Machine Learning Technologies to Predict the ATLAS Production System Behaviour

Name
Maksim
Surname
Gubin
Scientific organization
Tomsk Polytechnic University
Academic degree
engineer
Position
junior research assistant
Scientific discipline
Information technologies
Topic
Machine Learning Technologies to Predict the ATLAS Production System Behaviour
Abstract
The ATLAS Production System (ProdSys2) is an automated scheduling system that is responsible for data processing, data analysis and Monte-Carlo production on the Grid, supercomputers and clouds.
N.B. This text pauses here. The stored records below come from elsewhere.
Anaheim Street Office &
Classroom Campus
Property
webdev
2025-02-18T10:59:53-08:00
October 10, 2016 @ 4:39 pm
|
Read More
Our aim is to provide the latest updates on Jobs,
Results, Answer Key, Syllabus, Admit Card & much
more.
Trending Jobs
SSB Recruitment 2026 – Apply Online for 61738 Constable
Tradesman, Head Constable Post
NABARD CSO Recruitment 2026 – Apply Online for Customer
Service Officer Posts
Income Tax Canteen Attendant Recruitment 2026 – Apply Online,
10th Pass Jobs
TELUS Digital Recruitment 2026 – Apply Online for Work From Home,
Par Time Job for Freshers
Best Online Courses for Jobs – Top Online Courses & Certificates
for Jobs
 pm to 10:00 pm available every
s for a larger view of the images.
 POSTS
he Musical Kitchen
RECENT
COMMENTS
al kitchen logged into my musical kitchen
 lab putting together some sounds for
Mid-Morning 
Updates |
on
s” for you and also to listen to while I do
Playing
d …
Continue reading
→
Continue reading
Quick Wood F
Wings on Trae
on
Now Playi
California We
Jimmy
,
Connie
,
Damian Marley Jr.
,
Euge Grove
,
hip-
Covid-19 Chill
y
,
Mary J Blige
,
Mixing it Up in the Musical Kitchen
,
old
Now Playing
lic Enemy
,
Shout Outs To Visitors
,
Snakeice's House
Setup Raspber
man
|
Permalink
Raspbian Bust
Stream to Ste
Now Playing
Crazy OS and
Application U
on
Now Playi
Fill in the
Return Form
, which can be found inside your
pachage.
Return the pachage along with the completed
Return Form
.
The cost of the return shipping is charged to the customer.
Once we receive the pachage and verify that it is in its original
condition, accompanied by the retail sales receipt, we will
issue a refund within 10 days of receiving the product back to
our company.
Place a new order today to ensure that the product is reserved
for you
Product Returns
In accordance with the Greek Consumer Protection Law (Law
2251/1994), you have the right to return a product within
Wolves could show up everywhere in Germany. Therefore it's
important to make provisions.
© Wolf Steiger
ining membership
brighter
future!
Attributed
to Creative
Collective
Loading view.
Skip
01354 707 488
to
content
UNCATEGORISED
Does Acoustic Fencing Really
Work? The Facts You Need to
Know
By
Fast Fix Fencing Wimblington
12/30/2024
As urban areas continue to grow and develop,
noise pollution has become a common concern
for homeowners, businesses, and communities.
We proposed use of ML approach in conjunction with ProdSys2 jobs execution information to predict behavior of the system, starting with estimating task completion times. The WLCG ML R&D project was started in 2016, we will present our first results how ProdSys2 behavior could be predicted and simulated.
Keywords
ProdSys, ATLAS, GRID, distributed computing, machine learning, anomaly detection
Summary

The second generation of the ATLAS Production System (ProdSys2)  is an automated scheduling system that is responsible for data processing, data analysis and Monte-Carlo production on the Grid, supercomputers and clouds. The ProdSys2 project was started in 2014 and commissioned in  2015 (just before the LHC Run2)  and now it handles O(2M) tasks per year, O(2M) jobs per day running on more than 250000 cores, each task transforms in many jobs. ProdSys2 evolves to accommodate a growing number of users and new requirements from the ATLAS Collaboration, Physics groups and individual users. ATLAS Distributed Computing in its current state is a big and heterogenous facilities, running on the WLCG, academic and commercial clouds and supercomputers. This cyber-infrastructure presents computing conditions in which contention for resources among high-priority data analyses happens routinely. Inevitably, over-utilized computing resources cause degradation of services or significant workload and data handling interruptions. For these and other reasons, grid data management and processing must inevitably tolerate a continuous stream of failures, errors, and faults.  This makes simulating ProdSys2 behavior a very challenging task requiring unfeasibly large computing power. However, behavior of the system seems to contain regularities that can be modeled using Machine Learning (ML) algorithms. We proposed use of ML  approach in conjunction with ProdSys2 jobs execution information to predict behavior of the system, starting with estimating task completion times. The WLCG ML R&D project was started in 2016, we will present our first results how ProdSys2 behavior could be predicted and simulated. On the next phase we will use ML algorithms to predict and to find anomalies in the ProdSys2 behaviour.